はああ、それにしてもいい匂い。


怖い体験をしたことなんて、スッカリ忘

れて、香水の移り香の方が気になってる

私は、琉聖くんより、単純なんじゃない

かな?


何ていう香水なんだろ?制服の胸元を持

ち上げて匂いを嗅いでみるけど、分かる

わけもなくて。だって、香水とはまった

く無縁の、私。


琉聖くんは、何気にオシャレだもんね。

髪型もいつもキマッてるし。私ときたら

ショートの髪が伸びちゃっただけの髪型

で、いつも毛先がピンピンはねてる。女

子力なさ過ぎだよ。やっぱり、イモなの

かな?


一華って名前も、名前負けしちゃってる

気がするし。

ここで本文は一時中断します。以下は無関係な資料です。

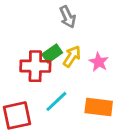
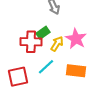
yellow arrow: (72, 56) -> (57, 44), moved
pink star: (99, 62) -> (76, 39), size x1.5

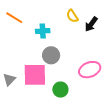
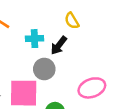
black arrow: (91, 24) -> (59, 45), moved

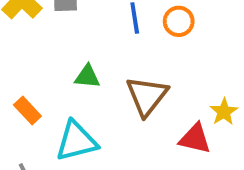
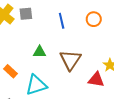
orange circle: (179, 21) -> (94, 19), moved

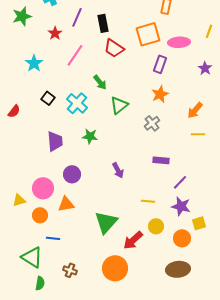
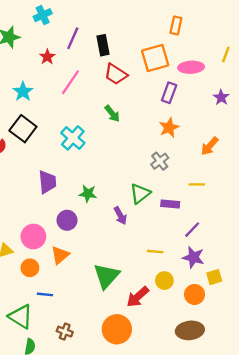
green arrow: (100, 82) -> (112, 114), moved
black square: (48, 98) -> (23, 129), moved, size x1.6
green triangle: (119, 105) -> (140, 194), moved
yellow line: (198, 134) -> (197, 184), moved
green star: (90, 136) -> (88, 194), moved
orange triangle: (66, 204) -> (60, 255), turned -30

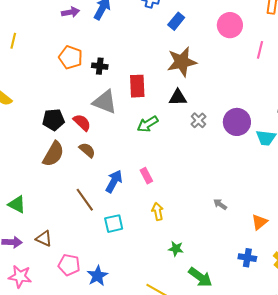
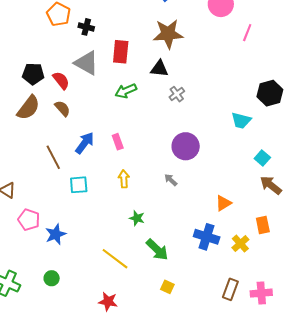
purple circle: (237, 122) -> (186, 146), moved
gray arrow: (220, 204) -> (171, 180), moved
blue cross: (247, 258) -> (207, 237), size x1.4

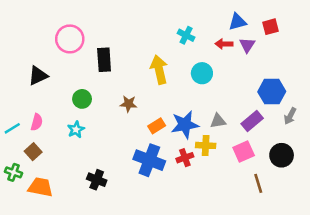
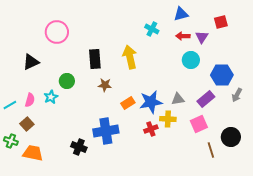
blue triangle: (237, 22) -> (181, 14), moved
black rectangle: (104, 60) -> (95, 59), moved
cyan circle: (202, 73) -> (191, 60), moved
cyan star: (76, 130) -> (51, 97), moved
black circle: (282, 155) -> (231, 137), moved
blue cross: (149, 160) -> (106, 131), moved, turned -30

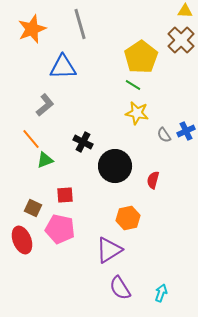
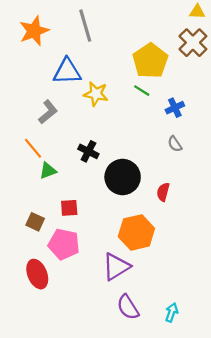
yellow star: (137, 113) -> (96, 94), moved
blue cross: (186, 131) -> (175, 108), moved
orange hexagon: (128, 218) -> (136, 232), size x1.4
red ellipse: (22, 240) -> (37, 274), moved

私の華は、どこに飛んでっ

ちゃったんだろ?


明日は少し早く起きて、ガンバってみよ

うかな。


「一華、大きな独り言?」

『え、えっ?!聞こえてた?』


「イモ?」

『そこかい!!ぷうっ!』


「ねえ、香り付きリップ欲しくない?」

『欲しい!!』


「ねっ!行こっ ?」

『うん!!』


私達は、近くのドラッグストアでリップ

を買うことにした。


コスメコーナーで、お試し用のリップを

手の甲に塗って、色を見たり、匂いを嗅

いだり、次々と試している紗夜。薬用リ

ップしか知らない私は、見よう見まねで

イチゴの香り付きのスイートストロベリ

ーを選んだ。紗夜は随分迷ったすえに、

桃の香り付きのベビーピーチを選んだ。